Description of the task:
Would you retype exactly the lines below, starting with the one that has "Discs, Brake Assist, Hill" and going on through the one that has "Good things often come out of low", with no pictures and nothing else?

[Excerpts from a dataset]
::::

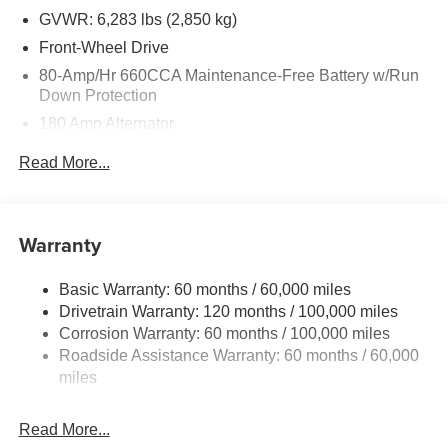
key stroke and human errors do occur. See dealer for
GVWR: 6,283 lbs (2,850 kg)
details. Price includes: $750 - Kia Customer Cash. Exp.
Front-Wheel Drive
08/31/2026
80-Amp/Hr 660CCA Maintenance-Free Battery w/Run
Down Protection
180 Amp Alternator
2 Skid Plates
Read More...
Gas-Pressurized Shock Absorbers
Front Anti-Roll Bar
Electric Power-Assist Speed-Sensing Steering
Warranty
19 Gal. Fuel Tank
Basic Warranty: 60 months / 60,000 miles
Single Stainless Steel Exhaust w/Black Tailpipe
Drivetrain Warranty: 120 months / 100,000 miles
Finisher
Corrosion Warranty: 60 months / 100,000 miles
Strut Front Suspension w/Coil Springs
Roadside Assistance Warranty: 60 months / 60,000
Multi-Link Rear Suspension w/Coil Springs
miles
4-Wheel Disc Brakes w/4-Wheel ABS, Front Vented
Discs, Brake Assist, Hill Hold Control and Electric
Read More...
Parking Brake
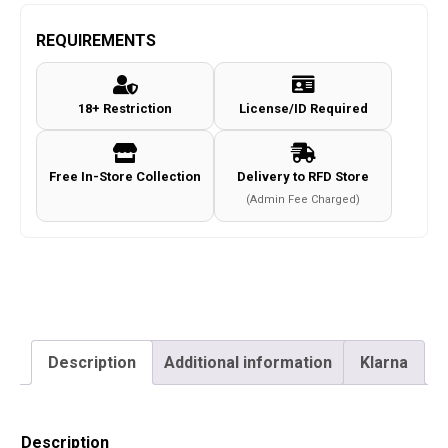
VALKIRIE
MK2
REQUIREMENTS
Gloves
c.Coyote
18+ Restriction
License/ID Required
Size
XL
quantity
Free In-Store Collection
Delivery to RFD Store
(Admin Fee Charged)
Description
Additional information
Klarna
Description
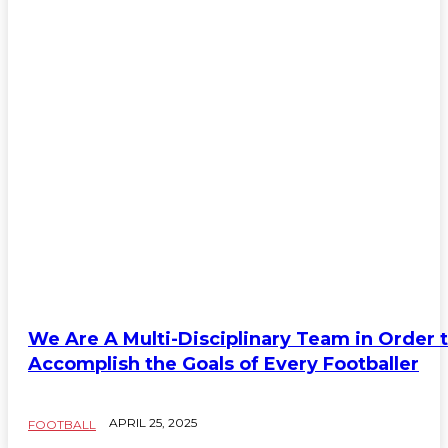
We Are A Multi-Disciplinary Team in Order 
Accomplish the Goals of Every Footballer
APRIL 25, 2025
FOOTBALL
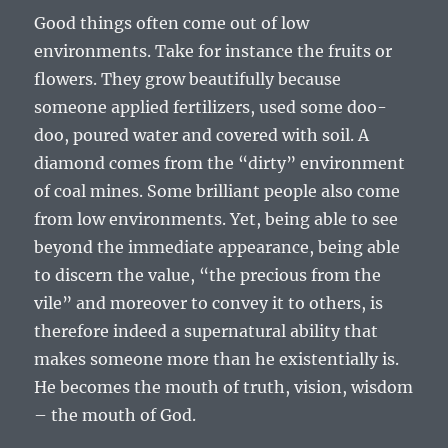
Good things often come out of low
environments. Take for instance the fruits or
flowers. They grow beautifully because
someone applied fertilizers, used some doo-
doo, poured water and covered with soil. A
diamond comes from the “dirty” environment
of coal mines. Some brilliant people also come
from low environments. Yet, being able to see
beyond the immediate appearance, being able
to discern the value, “the precious from the
vile” and moreover to convey it to others, is
therefore indeed a supernatural ability that
makes someone more than he existentially is.
He becomes the mouth of truth, vision, wisdom
– the mouth of God.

::::

Output for this exercise:
Discs, Brake Assist, Hill Hold Control and Electric
Read More...
Parking Brake
VALKIRIE
MK2
REQUIREMENTS
Gloves
c.Coyote
18+ Restriction
License/ID Required
Size
XL
quantity
Free In-Store Collection
Delivery to RFD Store
(Admin Fee Charged)
Description
Additional information
Klarna
Description
We Are A Multi-Disciplinary Team in Order 
Accomplish the Goals of Every Footballer
APRIL 25, 2025
FOOTBALL
Good things often come out of low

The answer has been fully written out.